First, I set up a pipeline to express each article as a bag-of-words. I included a few preprocessing steps to clean the data (lowercase, remove URLs, remove HTML tags, and detect common phrases). I also used TF-IDF (term frequency - inverse document frequency) to assign higher weights to more "important" words. For the topic model itself, I used non-negative matrix factorization (NMF). Other popular approaches include probabilistic models like LDA.
Whether using NMF or LDA, determining the number of topics to model is always a challenge. If topics are too big, our topics will be unspecific and too broad. If topics are too small, our topics will be overly descriptive and too narrow. We can build models with different numbers of topics, but how do we evaluate model performance? Two options:
- Topic Cohesiveness - The extent to which a topic’s top keywords are semantically related in our overall corpus. We can use word embeddings created with Word2Vec to measure the similarity between keywords. Higher = better.

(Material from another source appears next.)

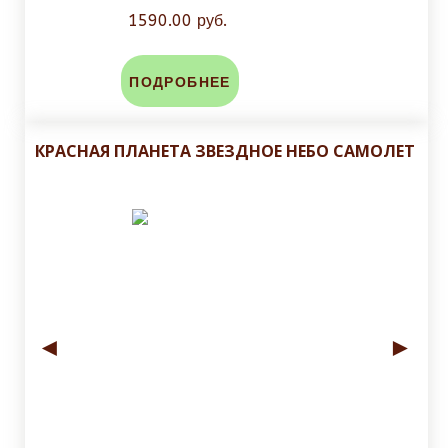
1590.00 руб.
ПОДРОБНЕЕ
КРАСНАЯ ПЛАНЕТА ЗВЕЗДНОЕ НЕБО САМОЛЕТ
◄
►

- Topic Generality - The extent to which each topic's top keywords overlap with other topics' top keywords. We can use mean pairwise Jaccard similarity between topics for this. Lower = better.
Source: D. O’Callaghan, D. Greene, J. Carthy, and P. Cunningham, “An Analysis of the Coherence of Descriptors in Topic Modeling,” Expert Systems with Applications (ESWA), 2015. [link]
I selected a number of topics that balanced these two measures (n=40). The below chart summarizes the frequency and top keywords for each topic in the final model. Overall, I found the topics to be highly cohesive and relevant!
Note: I found that my solutions were highly sensitive to NMF regularization. When using an L1 regularization, I had one very large topic and a long tail of small topics. I had a similar problem to a lesser degree when using L2 regularization. In the end, I chose to use no regularization because I was okay with articles belonging to multiple topics.